Des vers autrefois appris quand il était en garnison à Valence, jeune lieutenant plein de rage et d'énergie, lui reviennent à la mémoire. Il les répète plusieurs fois :
Ce moment, il peut, il veut, il doit le vivre encore.
Il est à nouveau à la tête des troupes. Il franchit la Spree, cherchant à rejoindre Blücher qui refuse le combat.
Il s'arrête après des jours de chevauchée. Il entre dans une ferme abandonnée. Il voit les chasseurs de son escorte mettre eux aussi pied à terre ainsi que les aides de camp qui s'approchent de lui, attendent ses ordres.
Mais il n'a rien à dire. La fatigue le terrasse. Il se couche sur une botte de paille et reste ainsi de longues minutes à regarder, au travers du toit défoncé par les boulets, les nuages glisser dans le ciel bleu.
Un aide de camp s'approche, attend plusieurs minutes.

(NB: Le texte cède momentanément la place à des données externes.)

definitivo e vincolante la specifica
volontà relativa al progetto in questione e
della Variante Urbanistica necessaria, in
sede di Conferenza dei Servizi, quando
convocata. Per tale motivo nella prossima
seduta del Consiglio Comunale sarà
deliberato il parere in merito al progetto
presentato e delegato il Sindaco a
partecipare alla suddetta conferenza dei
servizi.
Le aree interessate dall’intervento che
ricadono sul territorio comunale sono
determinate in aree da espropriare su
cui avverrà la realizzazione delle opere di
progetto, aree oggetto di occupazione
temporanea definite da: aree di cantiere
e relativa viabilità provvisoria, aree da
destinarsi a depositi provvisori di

Les troupes de Blücher et de Schwarzenberg convergent vers Dresde, dit l'officier. Bernadotte a traversé l'Elbe, au nord. Blücher s'apprête à passer le fleuve plus au sud. Murat est en pleine déroute.
Napoléon écoute. Il se dresse, lance des ordres, d'une voix vive et résolue. Il faut abandonner la ligne de l'Elbe pour ne pas être cerné, se replier autour de Leipzig. Il faut se battre, on se battra. Ce peut être le coup de tonnerre qui changera le sort de la campagne.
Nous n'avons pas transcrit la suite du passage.